The latest study was announced in the Oct. 7 Federal Register. The agency called for written comments by Oct. 23 and unveiled its review plan on Nov. 7, a process that normally takes months rather than days. (The speed of the announcement was amazing considering how slow EPA has been moving on product registrations.)
Crop protection chemical and farm organizations say the action raises red flags about the agency’s new directions. “EPA has traditionally employed a science-based process and, in the case of atrazine, sound science has governed regulatory decisions on the product for five decades,” said Jay Vroom, CEO of CropLife America.
“This has concluded 20 years of more or less continuous review through re-registration, special review, tolerance and reassessment and eight Scientific Advisory Panels. And the next round of registration review is scheduled to begin in just a few years anyway.”
Veteran EPA watchers say the impetus for the review is coming from the Natural Resources Defense Council, the organization that created the Alar scare only to claim later that its representatives never said it represented an immediate danger.
But the NRDC isn’t the only group that’s been beating on the doors at EPA and the makers of atrazine aren’t the only farm chemical manufacturers who say they’ve been victimized by the shift in direction at EPA.

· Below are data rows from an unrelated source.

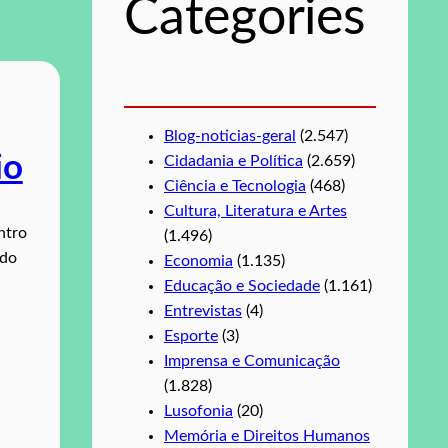
Categories
a
r
Blog-noticias-geral
(2.547)
io
Cidadania e Política
(2.659)
Ciência e Tecnologia
(468)
Cultura, Literatura e Artes
ntro
(1.496)
 do
Economia
(1.135)
Educação e Sociedade
(1.161)
Entrevistas
(4)
Esporte
(3)
Imprensa e Comunicação
(1.828)
Lusofonia
(20)
Memória e Direitos Humanos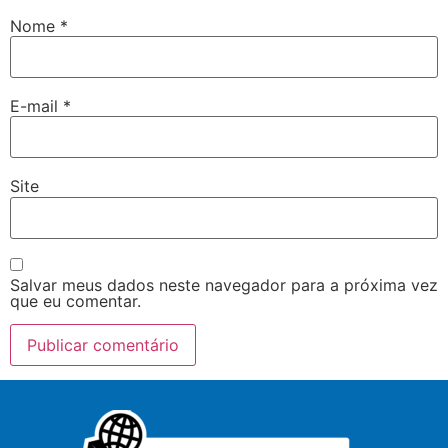
Nome
*
E-mail
*
Site
Salvar meus dados neste navegador para a próxima vez
que eu comentar.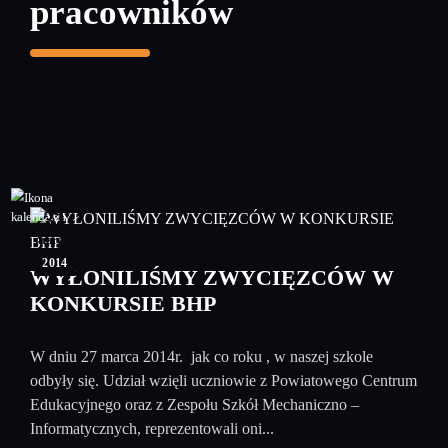
pracowników
31
marzec
2014
WYŁONILIŚMY ZWYCIĘZCÓW W
KONKURSIE BHP
W dniu 27 marca 2014r. jak co roku , w naszej szkole
odbyły się. Udział wzięli uczniowie z Powiatowego Centrum
Edukacyjnego oraz z Zespołu Szkół Mechaniczno –
Informatycznych, reprezentowali oni...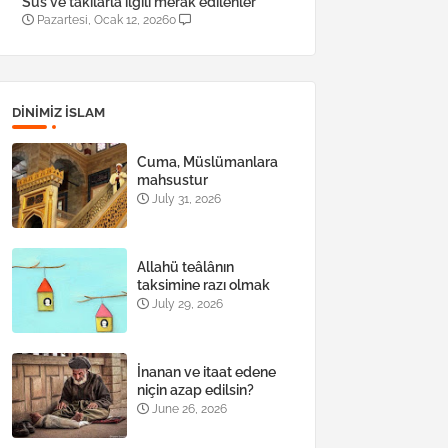
Süs ve takılarla ilgili merak edilenler
Pazartesi, Ocak 12, 2026
0
DINIMIZ ISLAM
Cuma, Müslümanlara
mahsustur
July 31, 2026
Allahü teâlânın
taksimine razı olmak
July 29, 2026
İnanan ve itaat edene
niçin azap edilsin?
June 26, 2026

In recent months, dozens of so-called experts on food production have been writing articles in the national media and producing documentaries making claims about production agriculture and pesticides that have little basis in fact. Efforts by farm groups to counter the propaganda have largely been lost in all the clamor by “local food” advocates.
A recent study by sociologists at the University of North Carolina and Northwestern University found that many people who have come to accept certain “facts” will continue to hang on to those beliefs long after they’ve been discredited. The study dealt with the 2004 election, but it could just as easily apply to environmental issues.